> [Brief]:
Retype every line from the top of the entries down to the one with "respiro del sol", both included, and skip the pictures.

Excerpts from a dataset:
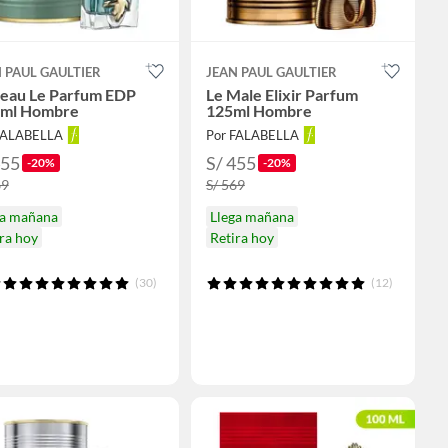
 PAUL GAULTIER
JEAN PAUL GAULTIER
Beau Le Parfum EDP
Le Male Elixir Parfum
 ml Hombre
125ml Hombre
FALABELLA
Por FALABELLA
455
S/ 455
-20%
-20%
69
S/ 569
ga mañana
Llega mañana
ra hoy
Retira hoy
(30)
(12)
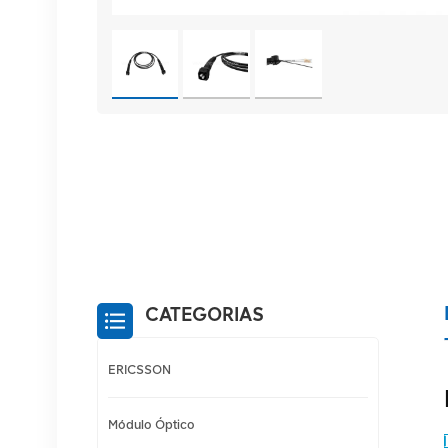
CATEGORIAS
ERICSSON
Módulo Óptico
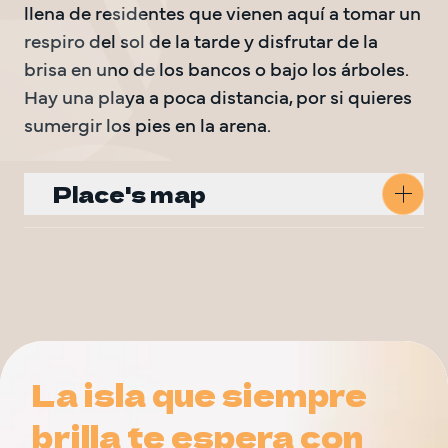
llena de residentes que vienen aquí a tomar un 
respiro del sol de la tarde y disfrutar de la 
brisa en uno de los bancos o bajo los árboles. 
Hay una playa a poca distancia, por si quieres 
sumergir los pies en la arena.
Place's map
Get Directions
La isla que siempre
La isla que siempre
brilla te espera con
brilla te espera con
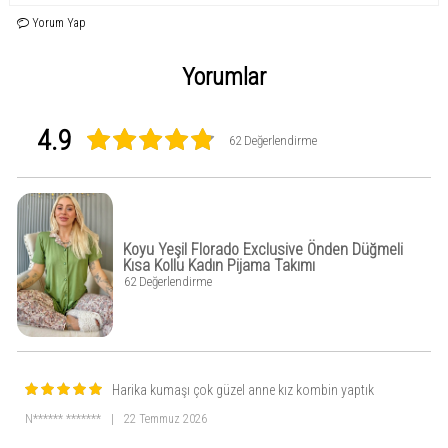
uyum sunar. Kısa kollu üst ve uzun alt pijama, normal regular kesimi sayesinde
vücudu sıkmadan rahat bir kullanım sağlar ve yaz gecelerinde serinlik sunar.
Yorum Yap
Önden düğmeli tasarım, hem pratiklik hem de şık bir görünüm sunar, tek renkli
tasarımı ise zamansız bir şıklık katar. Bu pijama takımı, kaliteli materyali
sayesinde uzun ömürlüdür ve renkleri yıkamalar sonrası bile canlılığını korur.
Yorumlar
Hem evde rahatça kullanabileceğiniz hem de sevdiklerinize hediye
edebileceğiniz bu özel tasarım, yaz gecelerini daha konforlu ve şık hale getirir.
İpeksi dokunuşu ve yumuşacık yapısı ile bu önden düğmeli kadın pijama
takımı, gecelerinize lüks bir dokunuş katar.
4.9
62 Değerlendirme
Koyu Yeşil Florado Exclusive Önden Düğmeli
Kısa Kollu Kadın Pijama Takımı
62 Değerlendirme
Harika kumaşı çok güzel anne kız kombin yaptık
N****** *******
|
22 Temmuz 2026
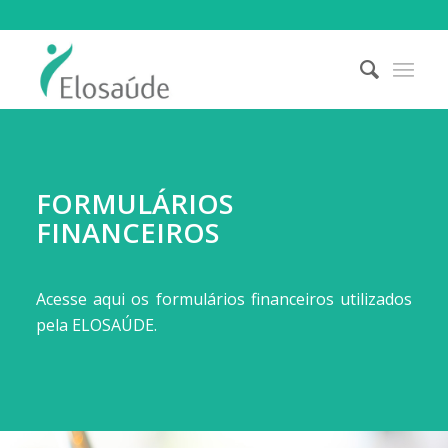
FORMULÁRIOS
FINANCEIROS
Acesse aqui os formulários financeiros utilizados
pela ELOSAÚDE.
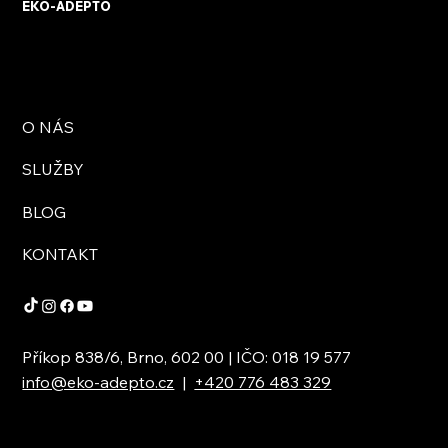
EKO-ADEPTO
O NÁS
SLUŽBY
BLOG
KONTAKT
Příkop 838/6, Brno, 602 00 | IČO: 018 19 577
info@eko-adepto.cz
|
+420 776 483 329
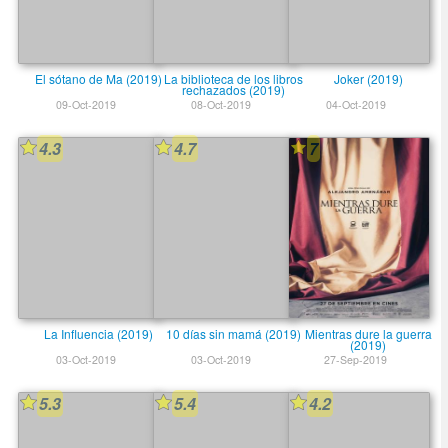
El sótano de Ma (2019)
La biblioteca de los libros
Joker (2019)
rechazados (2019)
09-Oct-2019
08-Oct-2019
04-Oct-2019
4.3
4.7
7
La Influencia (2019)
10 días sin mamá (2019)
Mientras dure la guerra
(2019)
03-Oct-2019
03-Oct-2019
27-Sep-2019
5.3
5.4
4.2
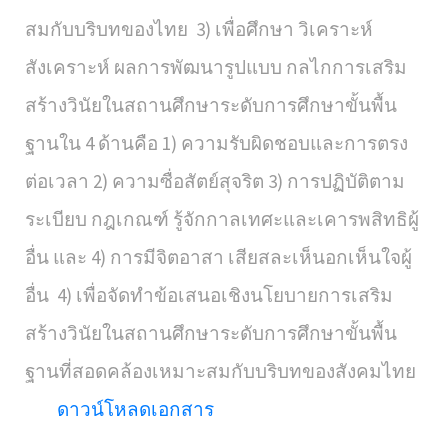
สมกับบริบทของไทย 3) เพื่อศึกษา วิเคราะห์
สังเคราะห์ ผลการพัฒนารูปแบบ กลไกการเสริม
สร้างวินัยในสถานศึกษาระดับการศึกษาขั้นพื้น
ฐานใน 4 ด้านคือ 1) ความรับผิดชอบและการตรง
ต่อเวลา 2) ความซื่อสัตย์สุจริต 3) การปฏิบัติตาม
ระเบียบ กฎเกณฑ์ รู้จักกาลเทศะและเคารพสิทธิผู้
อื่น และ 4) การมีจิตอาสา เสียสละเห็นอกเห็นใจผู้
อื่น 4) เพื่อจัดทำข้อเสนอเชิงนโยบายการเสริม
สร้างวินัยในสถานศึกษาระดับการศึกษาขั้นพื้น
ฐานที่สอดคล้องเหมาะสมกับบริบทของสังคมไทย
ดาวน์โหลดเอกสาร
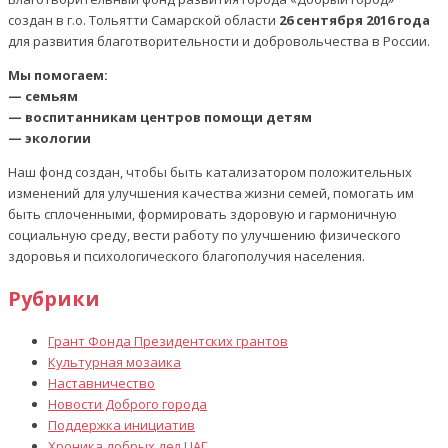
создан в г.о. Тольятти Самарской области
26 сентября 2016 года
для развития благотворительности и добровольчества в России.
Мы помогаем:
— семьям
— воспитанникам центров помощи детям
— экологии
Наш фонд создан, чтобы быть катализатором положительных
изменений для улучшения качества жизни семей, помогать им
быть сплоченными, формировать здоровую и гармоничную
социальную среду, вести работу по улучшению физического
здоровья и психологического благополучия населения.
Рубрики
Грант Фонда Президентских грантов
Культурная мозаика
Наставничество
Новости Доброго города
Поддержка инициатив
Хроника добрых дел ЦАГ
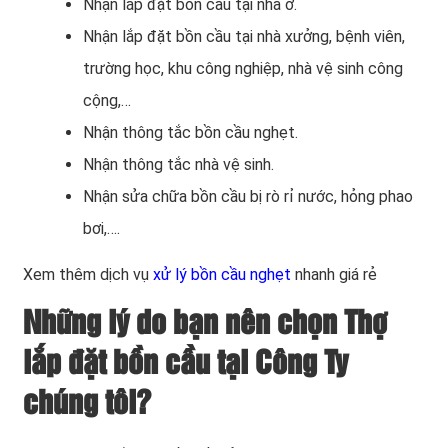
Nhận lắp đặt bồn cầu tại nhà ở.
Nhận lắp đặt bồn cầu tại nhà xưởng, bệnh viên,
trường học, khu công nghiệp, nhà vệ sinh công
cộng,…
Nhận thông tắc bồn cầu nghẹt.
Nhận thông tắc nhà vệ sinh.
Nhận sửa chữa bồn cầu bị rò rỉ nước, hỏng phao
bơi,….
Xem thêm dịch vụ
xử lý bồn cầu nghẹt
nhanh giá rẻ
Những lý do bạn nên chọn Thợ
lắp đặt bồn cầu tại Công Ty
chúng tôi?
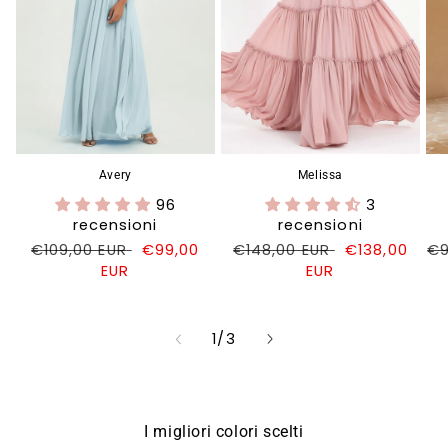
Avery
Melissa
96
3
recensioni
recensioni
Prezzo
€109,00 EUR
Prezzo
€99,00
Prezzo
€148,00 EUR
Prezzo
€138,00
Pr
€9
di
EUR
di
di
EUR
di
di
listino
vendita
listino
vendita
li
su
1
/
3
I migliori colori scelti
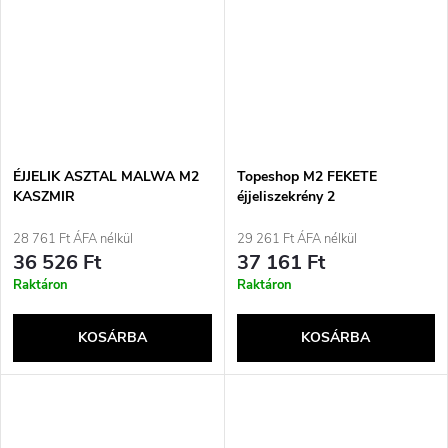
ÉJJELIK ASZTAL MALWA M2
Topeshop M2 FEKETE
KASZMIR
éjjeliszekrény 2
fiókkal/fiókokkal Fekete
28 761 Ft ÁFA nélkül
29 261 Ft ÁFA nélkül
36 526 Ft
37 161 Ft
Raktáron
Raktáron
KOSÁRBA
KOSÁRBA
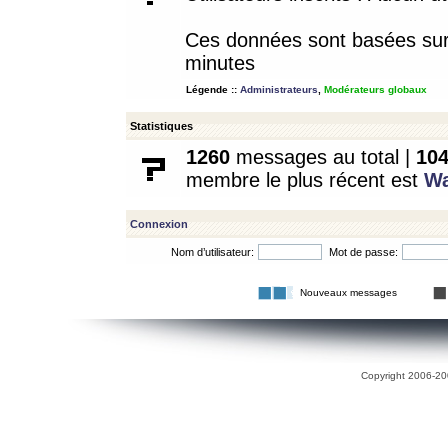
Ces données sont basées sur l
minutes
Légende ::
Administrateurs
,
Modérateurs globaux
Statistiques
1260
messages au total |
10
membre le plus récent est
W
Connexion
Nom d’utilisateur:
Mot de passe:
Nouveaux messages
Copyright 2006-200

> [Exercise result]:
 PAUL GAULTIER
JEAN PAUL GAULTIER
Beau Le Parfum EDP
Le Male Elixir Parfum
 ml Hombre
125ml Hombre
FALABELLA
Por FALABELLA
455
S/ 455
-20%
-20%
69
S/ 569
ga mañana
Llega mañana
ra hoy
Retira hoy
(30)
(12)
CATEGORIAS
ERICSSON
Módulo Óptico
llena de residentes que vienen aquí a tomar un 
respiro del sol de la tarde y disfrutar de la 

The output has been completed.